Alan Lenahan (06:39):
Sure. So take, for example, an institution that is having a great time in fundraising. So we are seeing consistent inflows from a fundraising standpoint that are supporting the corpus of the portfolio and allowing the spending not to have to come from that corpus. That gives us a longer time horizon at the end of the day for managing that portfolio and being confident that liquidity needs are not going to negatively affect our portfolio management decisions. On the other hand, you have a client that let's say they have no fundraising. That is not part of their mission. No new flows are going to come into that portfolio and they have a very fixed required spending rate. In that situation, we have to be much more cognizant of the liquidity risk in the portfolio. If a portfolio, if we see a downturn and the portfolio has a significant amount of illiquidity, raising capital and raising cash in that portfolio could negatively affect the management of the pool. So those two situations result in very different model portfolio starting points.
Matt Finke (07:49):
I've heard of committees that used to get together on Sundays and pick stocks for institutional endowments. And now we've moved to a consultant model and now we may be transitioning towards an OCIO model.
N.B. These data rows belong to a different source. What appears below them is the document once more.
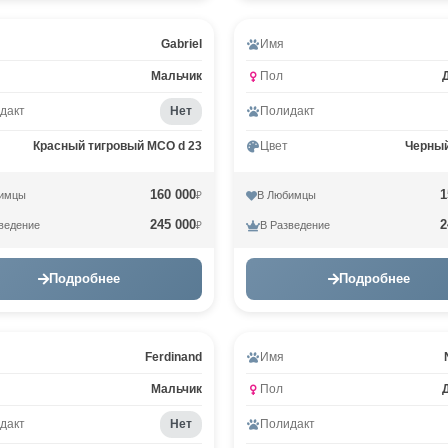
Gabriel
Имя
Мальчик
Пол
дакт
Нет
Полидакт
Красный тигровый MCO d 23
Цвет
Черны
160 000
1
имцы
В Любимцы
₽
245 000
2
ведение
В Разведение
₽
Подробнее
Подробнее
Ferdinand
Имя
Мальчик
Пол
дакт
Нет
Полидакт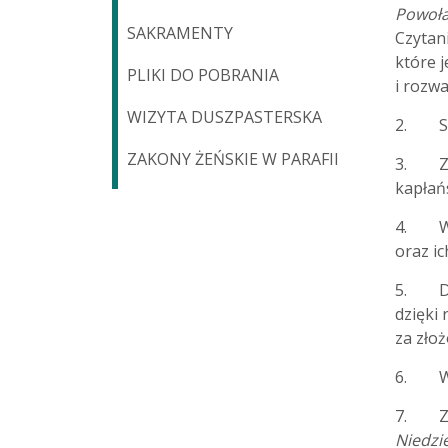
Powoła
SAKRAMENTY
Czytan
które j
PLIKI DO POBRANIA
i rozw
WIZYTA DUSZPASTERSKA
2. Spo
ZAKONY ŻEŃSKIE W PARAFII
3. Za 
kapłań
4. W n
oraz 
5. Dzi
dzięki
za złoż
6. W ś
7. Zac
Niedzi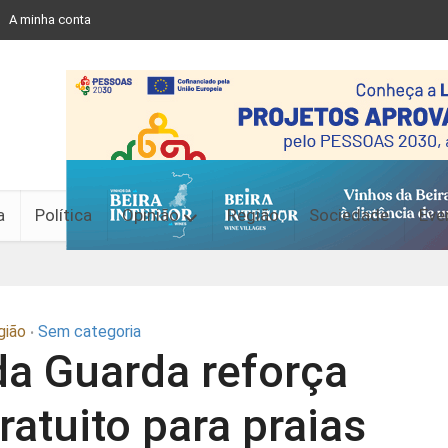
A minha conta
a
Política
Opinião
Região
Sociedade
Eve
gião
Sem categoria
•
da Guarda reforça
ratuito para praias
If you're thinking about making that transition for your institution, what are the qualities you should be looking for in an OCIO?
Alan Lenahan (08:06):
I think it's partnership and performance. Partnership goes to working with someone that you have trust and confidence in and that you're sure will do the work to understand the entire enterprise. Performance of course at the end of the day is the most important thing we deliver as an OCIO. A lot goes into generating performance and investors need to understand what to look for to have a high expectation of performance. It's depth of resources, having the ability to understand the global investment landscape and having a research and portfolio management engine that gives you confidence that they will navigate that well. It also goes with having decision makers.
Alan Lenahan (08:57):
Sometimes the traditional consultant model that then develops an OCIO capacity could fall prey to being staffed and managed by educators and advisors. And that is something that we've learned over our nearly 20 years of working in the OCIO space. There's a different skill set in a decision-maker and a portfolio manager than a research or an advisor role. We've developed and built those capabilities in-house. Brought people in that sat on the side of the table who were CIOs at institutions that have made those decisions before and know what goes into making them going forward.